◆ **What the task asks**
Could you please retype all of the records exactly, skipping any pictures?

◆ **Supplied material**
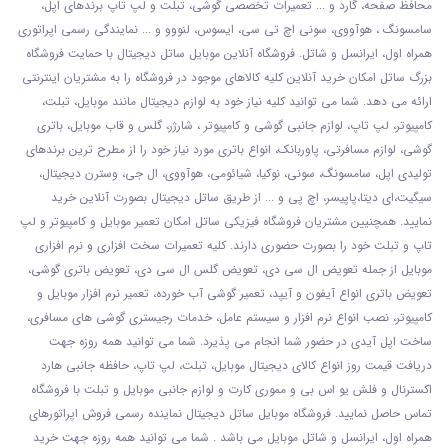
محافظ صفحه، گارد و ... تعمیرات تخصصی گوشی
، تبلت و لپ تاپ برندهای اپل،
سامسونگ ، هوآووی، سونی اچ تی سی، ایسوس، لنووو و ... نمایندگی رسمی اپراتوری
همراه اول، ایرانسل و شاتل. فروشگاه آنلاین موبایل ساتل دیجیتال با حمایت فروشگاه
بزرگ ساتل امکان خرید آنلاین کلیه کالاهای موجود در فروشگاه را به مشتریان اینترنتی
ارائه می دهد. شما می توانید کلیه نیاز خود به لوازم دیجیتال مانند موبایل، تبلت،
کامپیوتر، لپ تاپ، لوازم جانبی گوشی و کامپیوتر ، شارژر، گلس و قاب موبایل، باتری
گوشی، لوازم مسافرتی، پاوربانک، انواع باتری مورد نیاز خود را از مطرح ترین برندهای
تولیدی اپل، سامسونگ، سونی، نوکیا، شیائومی، هوآووی، ال جی، وسترن دیجیتال،
سیگیت،ای دیتا،پاپیسر، اچ پی و ... از طریق ساتل دیجیتال بصورت آنلاین خرید
نمایید. همچنیین مشتریان فروشگاه فیزیکی ساتل امکان تعمیر موبایل و کامپیوتر و لپ
تاپ و تبلت خود را بصورت حضوری دارند. کلیه تعمیرات سخت افزاری و نرم افزاری
موبایل از جمله تعویض ال سی دی، تعویض گلس ال سی دی، تعویض باتری گوشی،
تعویض باتری انواع آیفون و آیپد، تعمیر گوشی آب خورده، تعمیر نرم افزار موبایل و
کامپیوتر، نصب انواع نرم افزار و سیستم عامل، خدمات رجیستری گوشی های مسافری،
ساخت اپل آیدی در حضور شما انجام می پذیرد. شما می توانید همه روزه جهت
دریافت قیمت روز انواع کالای دیجیتال موبایل، تبلت، لپ تاپ، حافظه جانبی هارد
اکسترنال و فلش یو اس بی و مموری کارت و لوازم جانبی موبایل و تبلت با فروشگاه
تماس حاصل نمایید. فروشگاه موبایل ساتل دیجیتال نماینده رسمی فروش اپراتورهای
همراه اول، ایرانسل و شاتل موبایل می باشد . شما می توانید همه روزه جهت خرید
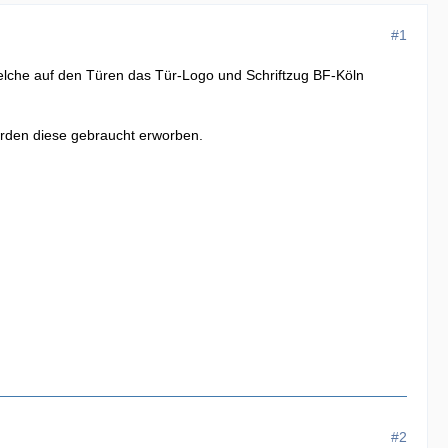
#1
welche auf den Türen das Tür-Logo und Schriftzug BF-Köln
urden diese gebraucht erworben.
#2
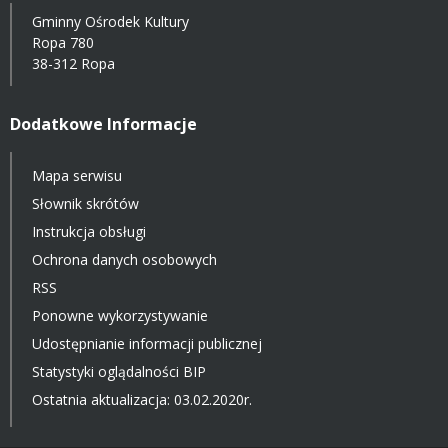
Gminny Ośrodek Kultury
Ropa 780
38-312 Ropa
Dodatkowe Informacje
Mapa serwisu
Słownik skrótów
Instrukcja obsługi
Ochrona danych osobowych
RSS
Ponowne wykorzystywanie
Udostępnianie informacji publicznej
Statystyki oglądalności BIP
Ostatnia aktualizacja: 03.02.2020r.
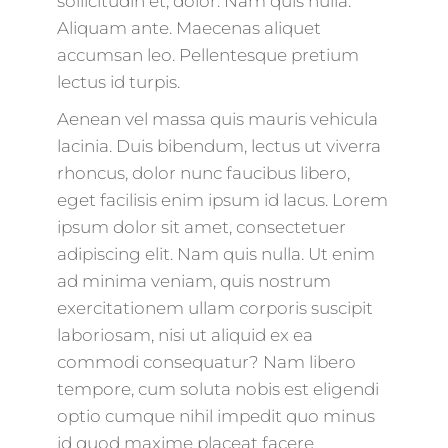
sollicitudin et, dolor. Nam quis nulla.
Aliquam ante. Maecenas aliquet
accumsan leo. Pellentesque pretium
lectus id turpis.
Aenean vel massa quis mauris vehicula
lacinia. Duis bibendum, lectus ut viverra
rhoncus, dolor nunc faucibus libero,
eget facilisis enim ipsum id lacus. Lorem
ipsum dolor sit amet, consectetuer
adipiscing elit. Nam quis nulla. Ut enim
ad minima veniam, quis nostrum
exercitationem ullam corporis suscipit
laboriosam, nisi ut aliquid ex ea
commodi consequatur? Nam libero
tempore, cum soluta nobis est eligendi
optio cumque nihil impedit quo minus
id quod maxime placeat facere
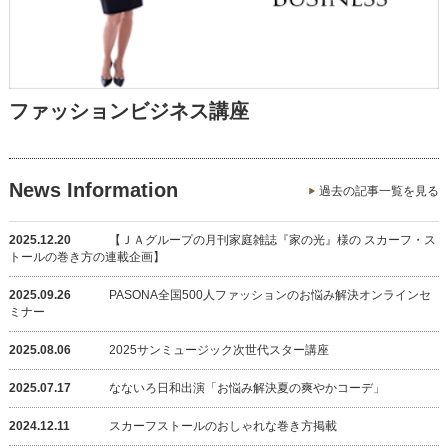
ファッションビジネス講座
News Information
過去の記事一覧を見る
2025.12.20
【ＪＡグループの月刊家庭雑誌『家の光』様の スカーフ・ス
トールの巻き方の連載企画】
2025.09.26
PASONA全国500人ファッションのお悩み解決オンラインセ
ミナー
2025.08.06
2025サンミュージック次世代スター講座
2025.07.17
なないろ日和出演「お悩み解決夏の爽やかコーデ」
2024.12.11
スカーフストールのおしゃれな巻き方掲載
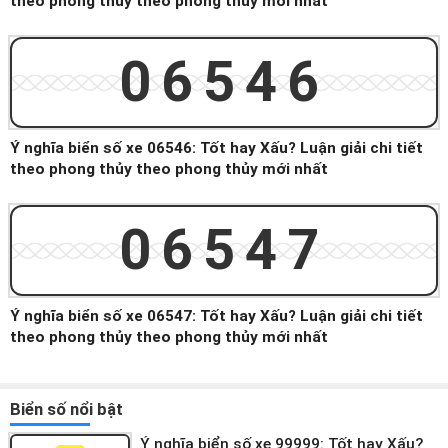
theo phong thủy theo phong thủy mới nhất
06546
Ý nghĩa biển số xe 06546: Tốt hay Xấu? Luận giải chi tiết
theo phong thủy theo phong thủy mới nhất
06547
Ý nghĩa biển số xe 06547: Tốt hay Xấu? Luận giải chi tiết
theo phong thủy theo phong thủy mới nhất
Biển số nổi bật
Ý nghĩa biển số xe 99999: Tốt hay Xấu?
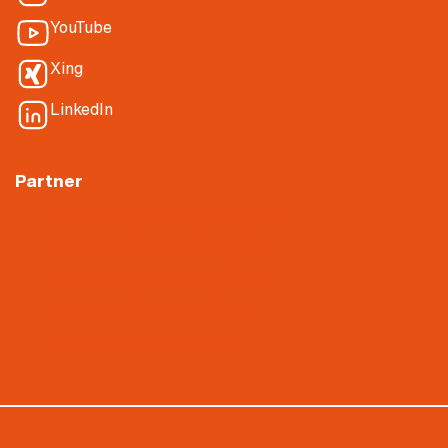
YouTube
Xing
LinkedIn
Partner
Nietiedt Planen & Bauen GmbH
Nietiedt Dämmtechnik GmbH
Nietiedt Parkhaus Experten
Nietiedt Akustikbau GmbH
Gerüstbau Witte GmbH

◆ **Response for this exercise**
محافظ صفحه، گارد و ... تعمیرات تخصصی گوشی
، تبلت و لپ تاپ برندهای اپل،
سامسونگ ، هوآووی، سونی اچ تی سی، ایسوس، لنووو و ... نمایندگی رسمی اپراتوری
همراه اول، ایرانسل و شاتل. فروشگاه آنلاین موبایل ساتل دیجیتال با حمایت فروشگاه
بزرگ ساتل امکان خرید آنلاین کلیه کالاهای موجود در فروشگاه را به مشتریان اینترنتی
ارائه می دهد. شما می توانید کلیه نیاز خود به لوازم دیجیتال مانند موبایل، تبلت،
کامپیوتر، لپ تاپ، لوازم جانبی گوشی و کامپیوتر ، شارژر، گلس و قاب موبایل، باتری
گوشی، لوازم مسافرتی، پاوربانک، انواع باتری مورد نیاز خود را از مطرح ترین برندهای
تولیدی اپل، سامسونگ، سونی، نوکیا، شیائومی، هوآووی، ال جی، وسترن دیجیتال،
سیگیت،ای دیتا،پاپیسر، اچ پی و ... از طریق ساتل دیجیتال بصورت آنلاین خرید
نمایید. همچنیین مشتریان فروشگاه فیزیکی ساتل امکان تعمیر موبایل و کامپیوتر و لپ
تاپ و تبلت خود را بصورت حضوری دارند. کلیه تعمیرات سخت افزاری و نرم افزاری
موبایل از جمله تعویض ال سی دی، تعویض گلس ال سی دی، تعویض باتری گوشی،
تعویض باتری انواع آیفون و آیپد، تعمیر گوشی آب خورده، تعمیر نرم افزار موبایل و
کامپیوتر، نصب انواع نرم افزار و سیستم عامل، خدمات رجیستری گوشی های مسافری،
ساخت اپل آیدی در حضور شما انجام می پذیرد. شما می توانید همه روزه جهت
دریافت قیمت روز انواع کالای دیجیتال موبایل، تبلت، لپ تاپ، حافظه جانبی هارد
اکسترنال و فلش یو اس بی و مموری کارت و لوازم جانبی موبایل و تبلت با فروشگاه
تماس حاصل نمایید. فروشگاه موبایل ساتل دیجیتال نماینده رسمی فروش اپراتورهای
همراه اول، ایرانسل و شاتل موبایل می باشد . شما می توانید همه روزه جهت خرید
#1
welche auf den Türen das Tür-Logo und Schriftzug BF-Köln
urden diese gebraucht erworben.
#2
Gminny Ośrodek Kultury
Ropa 780
38-312 Ropa
Dodatkowe Informacje
Mapa serwisu
Słownik skrótów
Instrukcja obsługi
Ochrona danych osobowych
RSS
Ponowne wykorzystywanie
Udostępnianie informacji publicznej
Statystyki oglądalności BIP
Ostatnia aktualizacja: 03.02.2020r.
sollicitudin et, dolor. Nam quis nulla.
Aliquam ante. Maecenas aliquet
accumsan leo. Pellentesque pretium
lectus id turpis.
Aenean vel massa quis mauris vehicula
lacinia. Duis bibendum, lectus ut viverra
rhoncus, dolor nunc faucibus libero,
eget facilisis enim ipsum id lacus. Lorem
ipsum dolor sit amet, consectetuer
adipiscing elit. Nam quis nulla. Ut enim
ad minima veniam, quis nostrum
exercitationem ullam corporis suscipit
laboriosam, nisi ut aliquid ex ea
commodi consequatur? Nam libero
tempore, cum soluta nobis est eligendi
optio cumque nihil impedit quo minus
id quod maxime placeat facere
ファッションビジネス講座
News Information
過去の記事一覧を見る
2025.12.20
【ＪＡグループの月刊家庭雑誌『家の光』様の スカーフ・ス
トールの巻き方の連載企画】
2025.09.26
PASONA全国500人ファッションのお悩み解決オンラインセ
ミナー
2025.08.06
2025サンミュージック次世代スター講座
2025.07.17
なないろ日和出演「お悩み解決夏の爽やかコーデ」
2024.12.11
スカーフストールのおしゃれな巻き方掲載
theo phong thủy theo phong thủy mới nhất
06546
Ý nghĩa biển số xe 06546: Tốt hay Xấu? Luận giải chi tiết
theo phong thủy theo phong thủy mới nhất
06547
Ý nghĩa biển số xe 06547: Tốt hay Xấu? Luận giải chi tiết
theo phong thủy theo phong thủy mới nhất
Biển số nổi bật
Ý nghĩa biển số xe 99999: Tốt hay Xấu?
YouTube
Xing
LinkedIn
Partner
Nietiedt Planen & Bauen GmbH
Nietiedt Dämmtechnik GmbH
Nietiedt Parkhaus Experten
Nietiedt Akustikbau GmbH
Gerüstbau Witte GmbH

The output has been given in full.